L'histoire est connue du plus grand nombre mais ce qui importe le plus dans le manga, c'est toute la grandeur que Yoshikazu Yasuhiko apporte à ce récit. La colonie Side 7 est représentée de manière somptueuse avec des dessins très soignés, détaillés et souvent contemplatif. La mise en scène des batailles est aussi très travaillée et arrive à retranscrire avec force toute l'horreur et la violence qui peuvent s'en dégager, notamment à travers les expressions faciales saisissantes des personnages. La terreur, la surprise, la tristesse, la souffrance... Tout peut se lire à travers leurs visages qui suffisent parfois à nous en raconter bien davantage que ne pourraient le faire les dialogues. Pris au coeur des tirs, les personnages d'Amuro Ray et de Frau Bow sont le moteur émotionnel auquel nous autres lecteurs pouvons nous référer. Ce sont de simples jeunes gens qui se retrouvent pris au coeur d'une bataille, qui voit des tirs perdus leur arriver dessus, qui voient de nombreuses personnes (parfois même de leurs familles) mourir juste sous leurs yeux. Et tout autour, les deux camps qui déploient leurs armes mobiles, qui tirent à vue d'oeil sans se préoccuper des dommages collatéraux, qui voient leurs hommes et leurs armements exploser violemment, laissant des bouts de ferrailles, des corps démembrés et quantité de blessés. Une représentation de la guerre sans concession où il est impossible de prendre parti pour l'un ou l'autre des camps, juste de les maudire pour la dévastation et la désolation qu'ils apportent sur ce monde autrefois paisible.
Victimes de la catastrophe, nous suivons un certain nombre de personnages qui vont, à terme, composer le casting régulier de la série.
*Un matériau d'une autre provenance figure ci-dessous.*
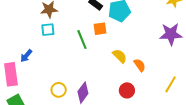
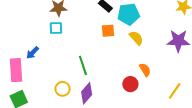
green line: (82, 39) -> (83, 65), moved
yellow semicircle: (120, 56) -> (136, 38), moved
red circle: (127, 90) -> (130, 84), moved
Chacun de ces personnages est bien différent des autres, tous ont leur caractère, leurs talents propres et leurs défauts, et ils sont tous représentés avec beaucoup d'authenticité, que ce soit l'adolescent à problème Amuro Ray qui tente de fuir une réalité trop dure à accepter et qui est réfractaire à toute forme d'autorité, son amie Frau Bow qui est la gentille voisine complètement dépassée par les événements et qui ne sait guère ce qu'il va advenir d'elle après avoir perdu tous ses proches, l'héritière Mirai Yashima qui s'est trouvée par hasard sur la colonie au moment de l'attaque et qui y a perdu son père (un célèbre industriel), le narcissique Kai Shiden qui aime attiser les tensions, Hayato Kobayashi qui est le garçon honnête mais banal qui ne se démarque en rien malgré ses efforts, la ravissante Sayla Mass qui incarne une femme au tempérament endurci qui ne parle que très peu d'elle et qui n'évoque jamais son mystérieux passé avec autrui, l'officier réserviste Ryu José, ou encore le capitaine intérimaire Bright Noa qui n'a aucune expérience préalable de commandement à son actif et qui doit coordonner les efforts d'évacuation des civils et du personnel militaire survivants avant de procéder à l'évacuation de la colonie avec un équipage composé en grande partie de novices et de civils, la plupart des militaires aguerris ayant péri au cours de l'attaque. Un casting hétéroclite, crédible et surtout complémentaire dont nous allons suivre les exploits tout le long de cette série durant leur odyssée en direction de la base fédérale de Jaburo sur la Terre. C'est à travers ces personnages, pour la plupart des civils emportés par le conflit et embrigadé contre leur gré par la force des circonstances, que nous allons découvrir leur quotidien au sein de l'armée, ponctué de nombreuses batailles et de tout autant de tragédies.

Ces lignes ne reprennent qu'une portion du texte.